§ What this task involves: Word for word, the data below must be repeated in full; no picture is to be included.

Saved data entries
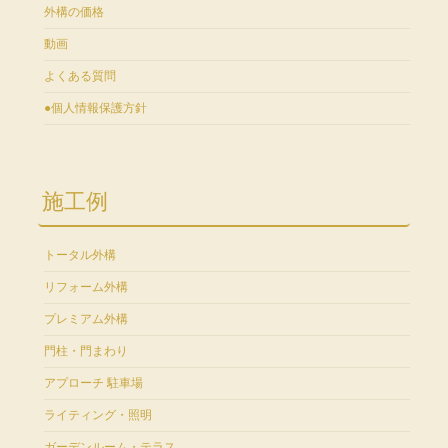
外構の価格
動画
よくある質問
●個人情報保護方針
施工例
トータル外構
リフォーム外構
プレミアム外構
門柱・門まわり
アプローチ 駐車場
ライティング・照明
ガーデンルーム・テラス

§ Answer section:
外構の価格
動画
よくある質問
●個人情報保護方針
施工例
トータル外構
リフォーム外構
プレミアム外構
門柱・門まわり
アプローチ 駐車場
ライティング・照明
ガーデンルーム・テラス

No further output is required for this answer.